Grayson Blames Losses on Democrats’ ‘Appeasement’ Policy
Rep. Alan Grayson blasted party leaders and President Barack Obama on Thursday for pursuing a “policy of appeasement” over the past two years that he said led to House Democrats getting trounced in Tuesday’s midterm elections.
The Florida liberal was among 49 House Democrats to lose their seats — 10 more races are outstanding — and he blamed the losses on low voter turnout tied to the lack of “a fighting leadership” that stands up for the base.
“Democrats are saddened and demoralized by this policy of appeasement,” he said on MSNBC, calling the elections “a national disaster.”
Whereas Republicans had a clear strategy of “no” over the past two years, Democrats’ strategy “has been appeasement. And look where it got us,” Grayson said.
The Florida Democrat specifically took aim at Senate Majority Leader Harry Reid (D-Nev.) for compromising too much with Republicans to pass bills. He recommended that Reid read William Butler Yeats’ “The Second Coming,” which contains the line, “The best lack all conviction, while the worst/Are full of passionate intensity.”
The lesson for Reid is that “under certain circumstances, ‘the center cannot hold.’ This is one of those times. The center cannot hold. There is no center. Either you deliver for the people on your side or you’re gone. It’s that simple,” Grayson said, referencing the Yeats poem.

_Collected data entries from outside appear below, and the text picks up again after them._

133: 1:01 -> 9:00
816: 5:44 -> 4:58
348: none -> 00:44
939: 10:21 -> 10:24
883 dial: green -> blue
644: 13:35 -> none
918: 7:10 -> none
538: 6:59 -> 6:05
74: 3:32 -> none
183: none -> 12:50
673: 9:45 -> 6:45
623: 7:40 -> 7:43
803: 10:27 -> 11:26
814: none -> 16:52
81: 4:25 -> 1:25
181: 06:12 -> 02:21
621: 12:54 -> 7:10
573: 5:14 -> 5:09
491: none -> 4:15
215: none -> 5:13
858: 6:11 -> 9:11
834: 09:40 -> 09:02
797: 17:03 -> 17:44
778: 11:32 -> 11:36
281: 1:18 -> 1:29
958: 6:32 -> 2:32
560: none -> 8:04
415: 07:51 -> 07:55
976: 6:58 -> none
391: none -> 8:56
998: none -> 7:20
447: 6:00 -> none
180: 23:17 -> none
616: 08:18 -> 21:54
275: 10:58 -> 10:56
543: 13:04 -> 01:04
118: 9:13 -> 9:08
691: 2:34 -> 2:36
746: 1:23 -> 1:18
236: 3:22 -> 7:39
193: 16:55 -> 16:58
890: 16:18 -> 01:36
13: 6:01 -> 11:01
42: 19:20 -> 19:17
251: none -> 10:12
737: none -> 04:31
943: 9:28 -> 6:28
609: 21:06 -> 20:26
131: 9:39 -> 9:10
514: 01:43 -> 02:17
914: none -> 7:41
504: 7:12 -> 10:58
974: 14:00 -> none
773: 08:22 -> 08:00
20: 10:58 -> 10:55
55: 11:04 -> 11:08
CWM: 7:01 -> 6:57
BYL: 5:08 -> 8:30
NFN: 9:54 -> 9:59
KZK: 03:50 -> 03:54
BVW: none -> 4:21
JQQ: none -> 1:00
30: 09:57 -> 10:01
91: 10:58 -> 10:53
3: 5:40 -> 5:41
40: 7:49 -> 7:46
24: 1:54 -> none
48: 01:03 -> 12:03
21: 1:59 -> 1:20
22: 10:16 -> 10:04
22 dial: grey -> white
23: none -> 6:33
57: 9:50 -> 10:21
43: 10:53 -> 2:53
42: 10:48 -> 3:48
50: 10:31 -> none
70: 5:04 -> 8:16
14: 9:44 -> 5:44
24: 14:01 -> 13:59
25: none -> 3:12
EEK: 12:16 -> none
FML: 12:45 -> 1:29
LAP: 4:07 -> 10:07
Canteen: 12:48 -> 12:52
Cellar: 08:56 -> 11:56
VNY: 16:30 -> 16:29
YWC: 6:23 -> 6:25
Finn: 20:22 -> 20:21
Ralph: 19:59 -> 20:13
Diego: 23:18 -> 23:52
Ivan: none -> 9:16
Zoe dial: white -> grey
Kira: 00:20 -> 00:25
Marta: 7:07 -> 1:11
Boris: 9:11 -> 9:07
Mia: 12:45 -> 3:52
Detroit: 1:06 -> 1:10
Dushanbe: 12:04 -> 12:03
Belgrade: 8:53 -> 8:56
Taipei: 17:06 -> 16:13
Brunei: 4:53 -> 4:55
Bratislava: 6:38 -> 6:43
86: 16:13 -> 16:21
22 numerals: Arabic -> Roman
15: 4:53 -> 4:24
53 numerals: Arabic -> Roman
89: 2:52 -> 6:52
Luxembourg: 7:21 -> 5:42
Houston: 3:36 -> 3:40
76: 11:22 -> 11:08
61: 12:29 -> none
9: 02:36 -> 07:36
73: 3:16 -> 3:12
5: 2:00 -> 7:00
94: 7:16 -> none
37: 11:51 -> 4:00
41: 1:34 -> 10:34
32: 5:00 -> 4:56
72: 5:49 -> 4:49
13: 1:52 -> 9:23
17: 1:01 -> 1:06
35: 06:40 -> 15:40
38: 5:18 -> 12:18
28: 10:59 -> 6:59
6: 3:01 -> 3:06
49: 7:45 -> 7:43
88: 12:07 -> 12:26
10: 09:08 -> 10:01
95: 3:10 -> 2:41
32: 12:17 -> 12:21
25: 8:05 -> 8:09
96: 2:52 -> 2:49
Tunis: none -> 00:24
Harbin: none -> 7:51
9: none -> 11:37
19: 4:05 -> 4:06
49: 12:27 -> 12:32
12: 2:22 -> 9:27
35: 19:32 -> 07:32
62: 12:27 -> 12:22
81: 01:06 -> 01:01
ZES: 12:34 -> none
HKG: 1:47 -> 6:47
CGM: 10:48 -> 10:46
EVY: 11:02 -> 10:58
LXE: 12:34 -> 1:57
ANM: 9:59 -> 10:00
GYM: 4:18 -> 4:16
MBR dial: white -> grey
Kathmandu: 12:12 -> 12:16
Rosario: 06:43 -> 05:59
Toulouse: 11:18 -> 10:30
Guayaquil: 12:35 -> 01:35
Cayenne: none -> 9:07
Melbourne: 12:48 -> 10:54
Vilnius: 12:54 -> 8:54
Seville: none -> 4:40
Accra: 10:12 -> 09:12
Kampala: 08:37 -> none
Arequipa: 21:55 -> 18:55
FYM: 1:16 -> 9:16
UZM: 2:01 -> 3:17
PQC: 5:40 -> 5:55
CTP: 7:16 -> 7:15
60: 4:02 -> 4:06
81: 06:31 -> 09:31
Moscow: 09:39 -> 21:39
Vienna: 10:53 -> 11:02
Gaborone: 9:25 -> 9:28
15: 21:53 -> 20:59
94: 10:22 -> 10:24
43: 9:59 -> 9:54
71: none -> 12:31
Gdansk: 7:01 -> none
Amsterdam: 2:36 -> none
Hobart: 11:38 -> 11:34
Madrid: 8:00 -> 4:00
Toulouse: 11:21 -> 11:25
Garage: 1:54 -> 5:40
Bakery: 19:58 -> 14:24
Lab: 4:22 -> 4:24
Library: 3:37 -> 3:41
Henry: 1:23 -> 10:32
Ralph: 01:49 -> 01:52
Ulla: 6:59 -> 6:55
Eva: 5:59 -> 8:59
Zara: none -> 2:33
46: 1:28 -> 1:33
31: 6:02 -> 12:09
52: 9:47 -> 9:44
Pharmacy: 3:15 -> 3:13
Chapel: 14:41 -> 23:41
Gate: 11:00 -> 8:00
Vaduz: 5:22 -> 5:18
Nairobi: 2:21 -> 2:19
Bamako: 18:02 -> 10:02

The freshman also called it “a mistake” that Obama is now signaling that he is open to temporarily extending the 2001 and 2003 tax cuts across the board as part of a compromise with Republicans. The issue is expected to dominate debate in the lame-duck session this month.
Asked if he will run for Congress again, Grayson said he will just wait and see for now. “If that’s what the people want, then I’ll be back,” he said.